**Assigned task:**
Nothing in the data may be omitted; output it all verbatim.
Content starts
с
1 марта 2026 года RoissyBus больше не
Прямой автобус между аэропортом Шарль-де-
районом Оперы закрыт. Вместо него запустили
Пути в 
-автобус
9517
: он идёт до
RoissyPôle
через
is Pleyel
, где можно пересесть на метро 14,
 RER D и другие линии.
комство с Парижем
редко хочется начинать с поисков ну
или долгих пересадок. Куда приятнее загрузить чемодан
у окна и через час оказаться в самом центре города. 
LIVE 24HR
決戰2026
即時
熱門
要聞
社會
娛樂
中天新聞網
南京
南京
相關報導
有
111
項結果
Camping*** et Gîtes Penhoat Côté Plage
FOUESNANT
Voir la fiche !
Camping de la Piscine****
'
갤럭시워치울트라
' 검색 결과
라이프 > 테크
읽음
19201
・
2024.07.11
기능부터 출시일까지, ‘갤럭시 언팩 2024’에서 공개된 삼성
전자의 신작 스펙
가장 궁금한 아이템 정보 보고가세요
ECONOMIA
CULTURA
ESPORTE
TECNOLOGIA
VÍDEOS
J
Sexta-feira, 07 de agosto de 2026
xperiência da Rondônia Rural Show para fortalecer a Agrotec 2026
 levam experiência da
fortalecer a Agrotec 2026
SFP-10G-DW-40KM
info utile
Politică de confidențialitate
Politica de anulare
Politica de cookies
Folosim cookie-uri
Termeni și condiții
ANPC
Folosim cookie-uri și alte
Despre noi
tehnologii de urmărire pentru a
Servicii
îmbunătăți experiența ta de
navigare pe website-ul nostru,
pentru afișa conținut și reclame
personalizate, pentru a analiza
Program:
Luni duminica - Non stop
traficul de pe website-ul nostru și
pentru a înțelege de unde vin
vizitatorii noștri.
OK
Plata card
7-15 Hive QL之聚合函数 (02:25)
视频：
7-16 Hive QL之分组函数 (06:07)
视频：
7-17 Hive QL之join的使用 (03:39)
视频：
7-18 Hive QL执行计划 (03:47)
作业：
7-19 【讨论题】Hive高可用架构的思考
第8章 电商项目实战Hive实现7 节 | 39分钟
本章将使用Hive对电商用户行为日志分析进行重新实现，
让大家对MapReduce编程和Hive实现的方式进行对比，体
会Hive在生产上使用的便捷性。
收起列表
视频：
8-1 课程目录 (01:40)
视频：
Content ends
**Answer box:**
с
1 марта 2026 года RoissyBus больше не
Прямой автобус между аэропортом Шарль-де-
районом Оперы закрыт. Вместо него запустили
Пути в 
-автобус
9517
: он идёт до
RoissyPôle
через
is Pleyel
, где можно пересесть на метро 14,
 RER D и другие линии.
комство с Парижем
редко хочется начинать с поисков ну
или долгих пересадок. Куда приятнее загрузить чемодан
у окна и через час оказаться в самом центре города. 
LIVE 24HR
決戰2026
即時
熱門
要聞
社會
娛樂
中天新聞網
南京
南京
相關報導
有
111
項結果
Camping*** et Gîtes Penhoat Côté Plage
FOUESNANT
Voir la fiche !
Camping de la Piscine****
'
갤럭시워치울트라
' 검색 결과
라이프 > 테크
읽음
19201
・
2024.07.11
기능부터 출시일까지, ‘갤럭시 언팩 2024’에서 공개된 삼성
전자의 신작 스펙
가장 궁금한 아이템 정보 보고가세요
ECONOMIA
CULTURA
ESPORTE
TECNOLOGIA
VÍDEOS
J
Sexta-feira, 07 de agosto de 2026
xperiência da Rondônia Rural Show para fortalecer a Agrotec 2026
 levam experiência da
fortalecer a Agrotec 2026
SFP-10G-DW-40KM
info utile
Politică de confidențialitate
Politica de anulare
Politica de cookies
Folosim cookie-uri
Termeni și condiții
ANPC
Folosim cookie-uri și alte
Despre noi
tehnologii de urmărire pentru a
Servicii
îmbunătăți experiența ta de
navigare pe website-ul nostru,
pentru afișa conținut și reclame
personalizate, pentru a analiza
Program:
Luni duminica - Non stop
traficul de pe website-ul nostru și
pentru a înțelege de unde vin
vizitatorii noștri.
OK
Plata card
7-15 Hive QL之聚合函数 (02:25)
视频：
7-16 Hive QL之分组函数 (06:07)
视频：
7-17 Hive QL之join的使用 (03:39)
视频：
7-18 Hive QL执行计划 (03:47)
作业：
7-19 【讨论题】Hive高可用架构的思考
第8章 电商项目实战Hive实现7 节 | 39分钟
本章将使用Hive对电商用户行为日志分析进行重新实现，
让大家对MapReduce编程和Hive实现的方式进行对比，体
会Hive在生产上使用的便捷性。
收起列表
视频：
8-1 课程目录 (01:40)
视频：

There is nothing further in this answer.